• **Problem requirements**
Please return the full listing exactly as written, with the images removed.
*** Block opens ***
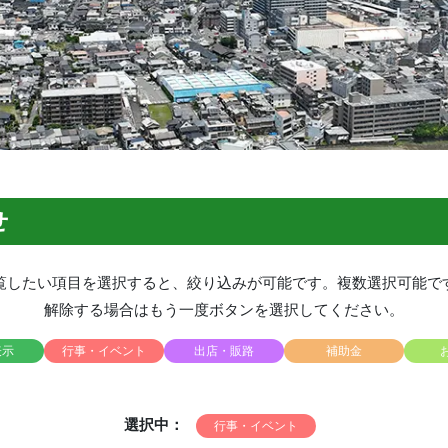
せ
覧したい項目を選択すると、絞り込みが可能です。複数選択可能で
解除する場合はもう一度ボタンを選択してください。
表示
行事・イベント
出店・販路
補助金
選択中：
行事・イベント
*** Block closes ***
• **Solved exercise**
せ
覧したい項目を選択すると、絞り込みが可能です。複数選択可能で
解除する場合はもう一度ボタンを選択してください。
表示
行事・イベント
出店・販路
補助金
選択中：
行事・イベント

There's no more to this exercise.